Doctor autonomy linked to technology resistance and reduced health care quality

MILWAUKEE — Researchers suggest that President Obama’s $80 billion in stimulus funds allocated to health information technology and improved health care quality may be ineffective if physicians do not feel a strong attachment to their employers. Physicians who feel detached from their employers are least likely to prescribe appropriate medications to their patients and adopt health information technology, particularly when they are strongly encouraged to do so by their management.

“Detached physicians will have sicker patients and will be less tech savvy,” says UW–Milwaukee Assistant Professor David Hekman. “Because physicians in general value their autonomy and are taught to be independent in medical school, implementing these advancements through their employers may be particularly difficult.”

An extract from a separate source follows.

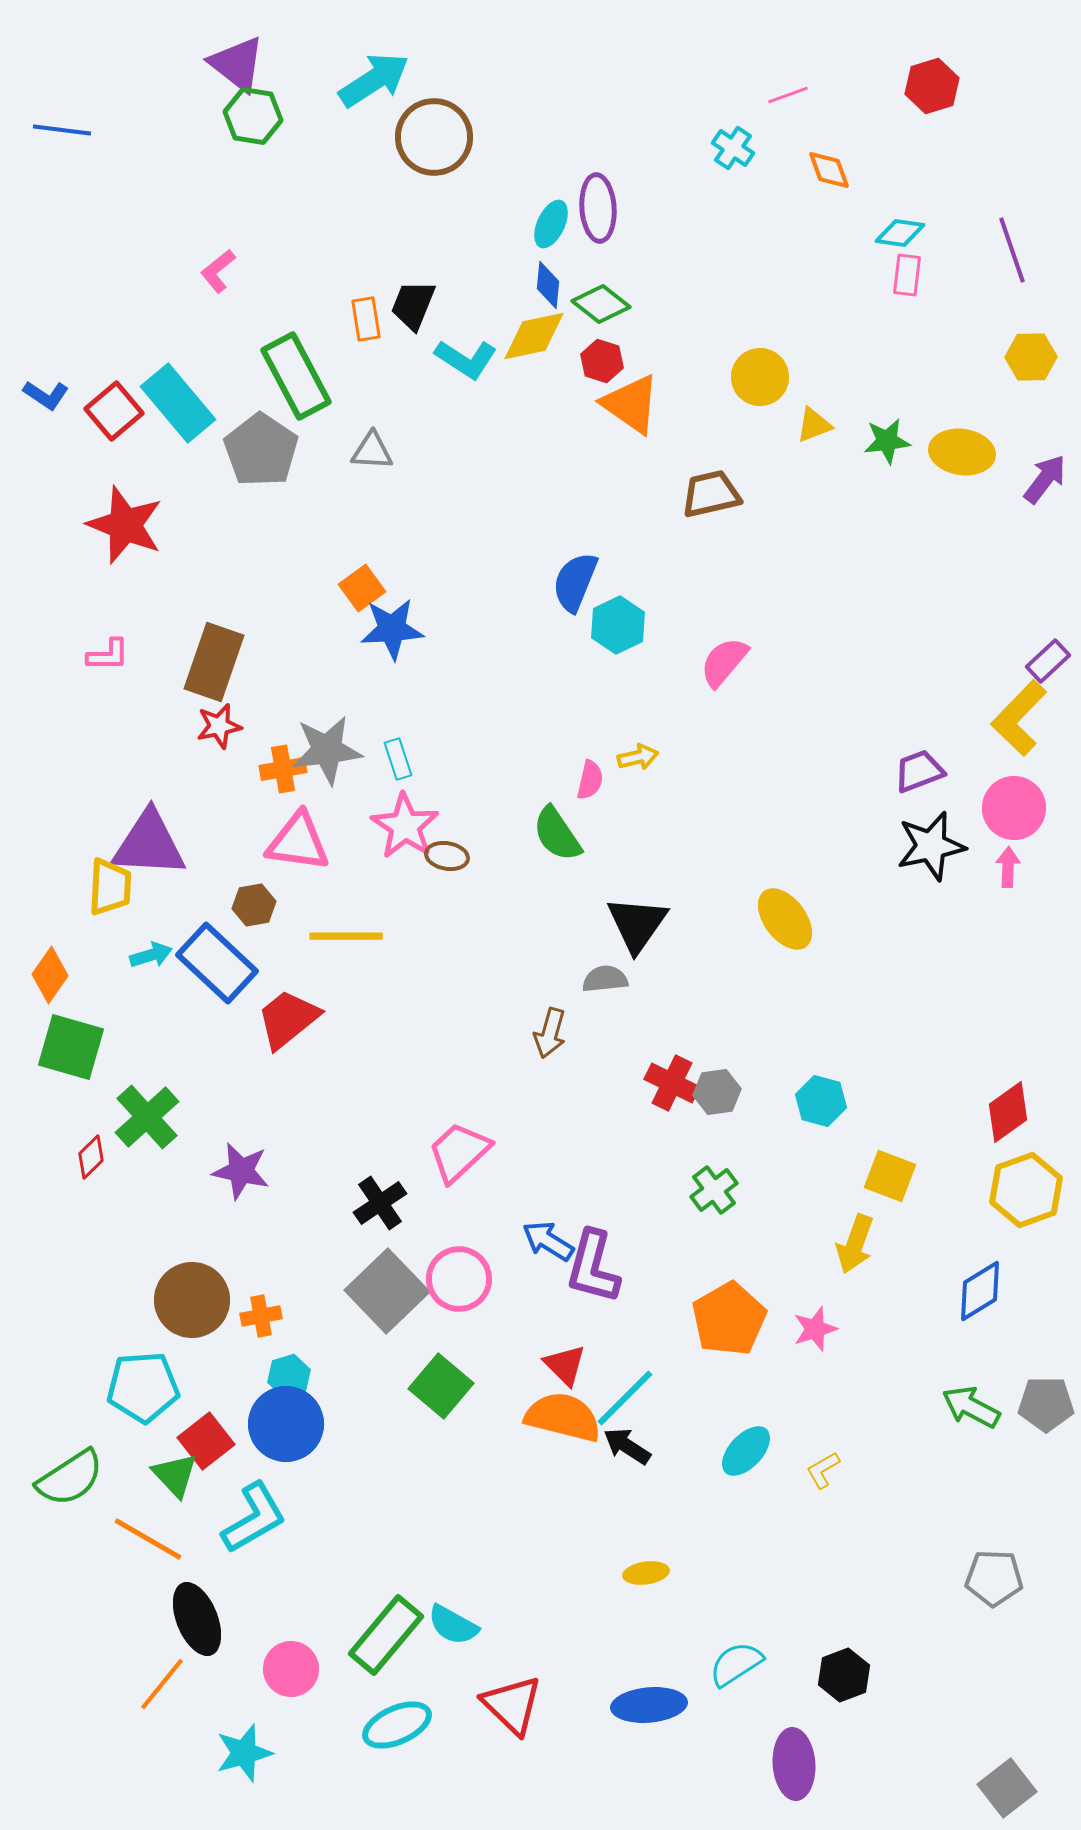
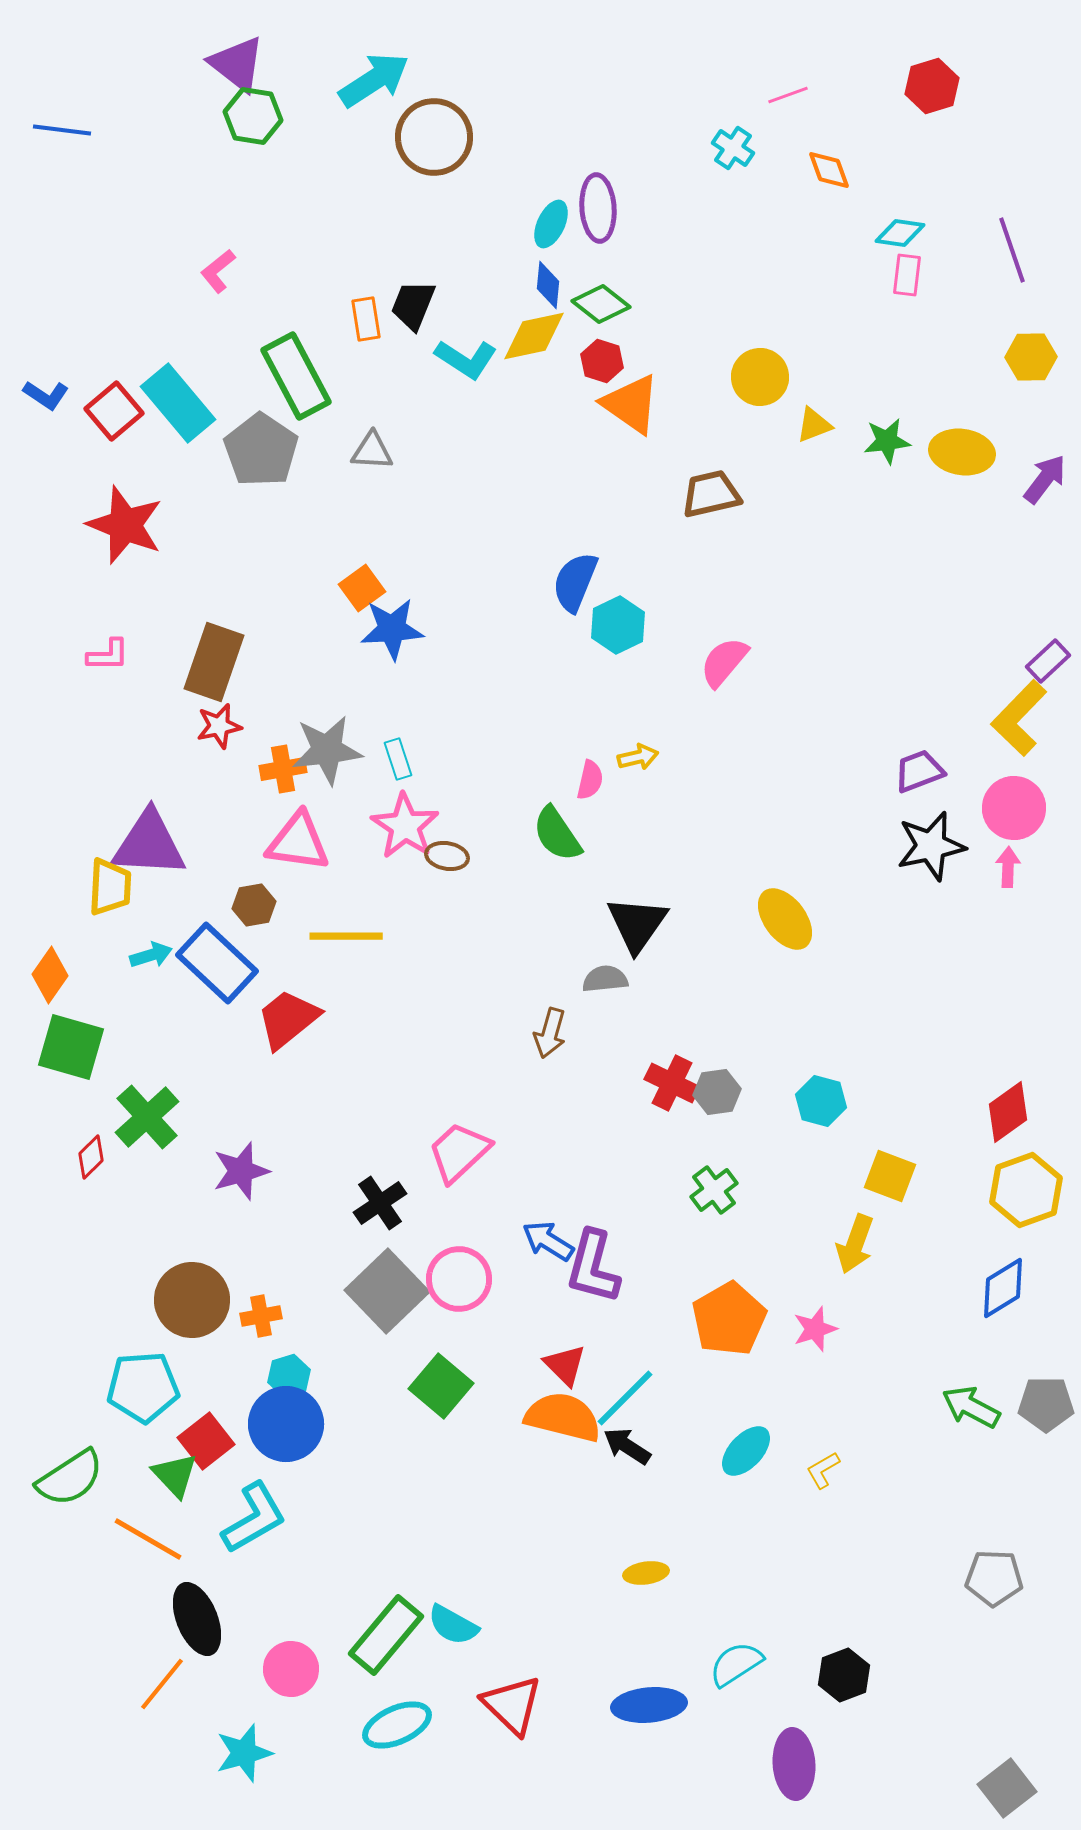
purple star at (241, 1171): rotated 28 degrees counterclockwise
blue diamond at (980, 1291): moved 23 px right, 3 px up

Physicians’ resistance to prescription guidelines and information technology is partly to blame for the more than 100,000 patient deaths resulting from medical errors and poor communication each year. “Many hospitals are piles of highly skilled people who have minimal coordination or integration, and our findings indicate physicians need to feel strongly connected to their organizations for health care quality to improve,” Hekman says.

The researchers identified attached physicians as those who reported saying ‘we’ when talking about their employing organization and ‘they’ when talking about the medical profession. “In other words, patients will probably get the best care from physicians who wear the company T-shirts instead of white coats,” says Hekman.

The study, authored by Hekman and three colleagues, is set to appear in Journal of Applied Psychology and follows some 200 physicians employed by a large HMO in the Pacific Northwest. Attached physicians in the study sent a greater number of messages to their patients through a newly implemented electronic health information system. These effects remained even when taking into account physicians’ age, familiarity with technology, and experience.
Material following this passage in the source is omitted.